• [Stored data entries]:
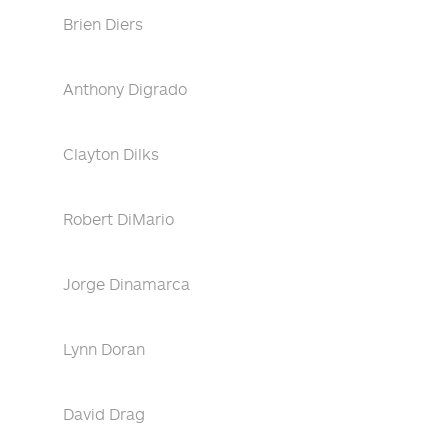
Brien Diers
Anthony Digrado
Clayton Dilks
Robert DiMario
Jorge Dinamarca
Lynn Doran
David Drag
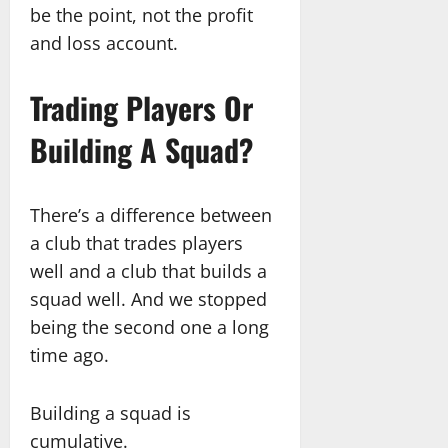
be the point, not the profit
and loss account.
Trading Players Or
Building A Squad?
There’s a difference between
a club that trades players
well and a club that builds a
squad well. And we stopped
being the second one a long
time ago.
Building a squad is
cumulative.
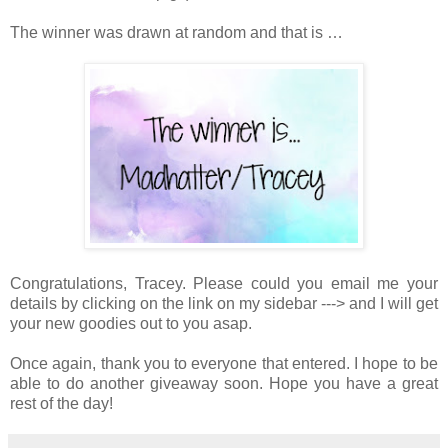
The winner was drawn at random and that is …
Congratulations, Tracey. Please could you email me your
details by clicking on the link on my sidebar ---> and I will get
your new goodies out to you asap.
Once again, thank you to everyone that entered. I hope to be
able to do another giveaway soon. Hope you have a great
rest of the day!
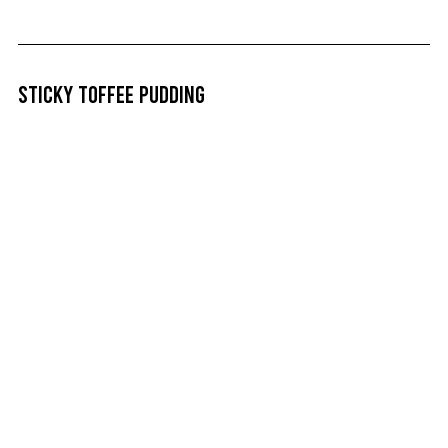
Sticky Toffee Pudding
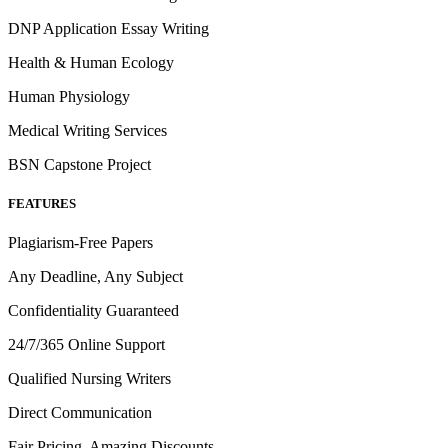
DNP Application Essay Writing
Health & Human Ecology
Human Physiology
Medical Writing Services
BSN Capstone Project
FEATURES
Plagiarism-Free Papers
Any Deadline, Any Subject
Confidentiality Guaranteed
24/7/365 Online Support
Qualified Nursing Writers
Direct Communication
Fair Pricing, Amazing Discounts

...

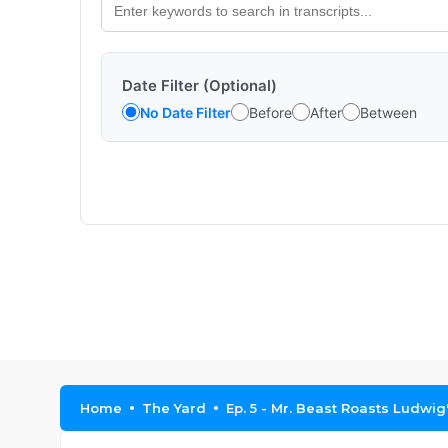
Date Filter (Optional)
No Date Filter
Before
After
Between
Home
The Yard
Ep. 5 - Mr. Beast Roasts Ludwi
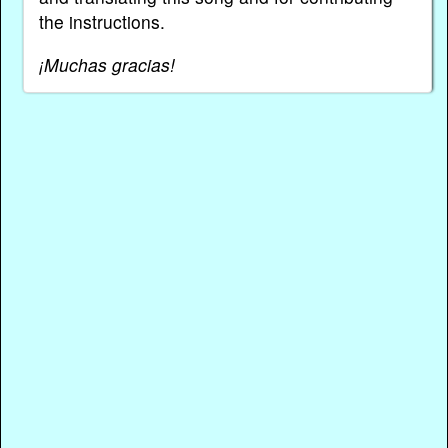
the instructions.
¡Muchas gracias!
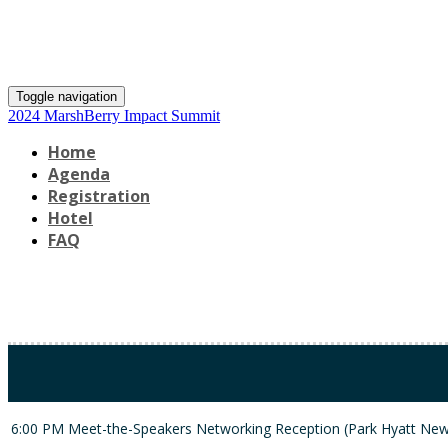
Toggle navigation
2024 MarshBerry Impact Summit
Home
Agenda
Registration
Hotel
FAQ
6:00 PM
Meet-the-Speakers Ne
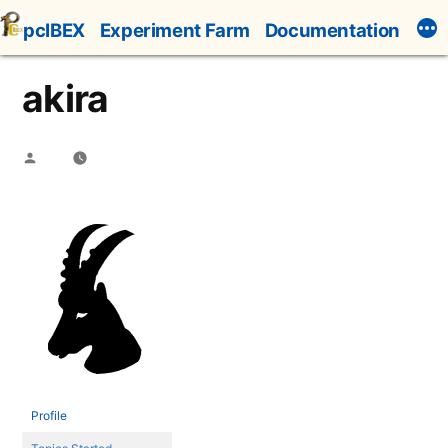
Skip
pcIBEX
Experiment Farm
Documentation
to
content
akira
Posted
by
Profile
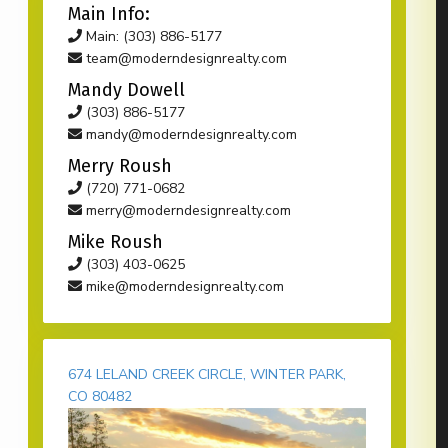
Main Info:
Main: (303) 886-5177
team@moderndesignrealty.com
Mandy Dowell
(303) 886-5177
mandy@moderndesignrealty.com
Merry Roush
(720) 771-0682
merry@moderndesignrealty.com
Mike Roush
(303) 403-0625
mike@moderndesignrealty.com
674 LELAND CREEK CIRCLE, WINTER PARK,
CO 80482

• [Exercise description]:
Working from the entries above, please transcribe only the lines from the line with "Brien Diers" through the line with "cumulative.", exactly, with both end lines and without pictures.

• [Solution to this exercise]:
Brien Diers
Anthony Digrado
Clayton Dilks
Robert DiMario
Jorge Dinamarca
Lynn Doran
David Drag
be the point, not the profit
and loss account.
Trading Players Or
Building A Squad?
There’s a difference between
a club that trades players
well and a club that builds a
squad well. And we stopped
being the second one a long
time ago.
Building a squad is
cumulative.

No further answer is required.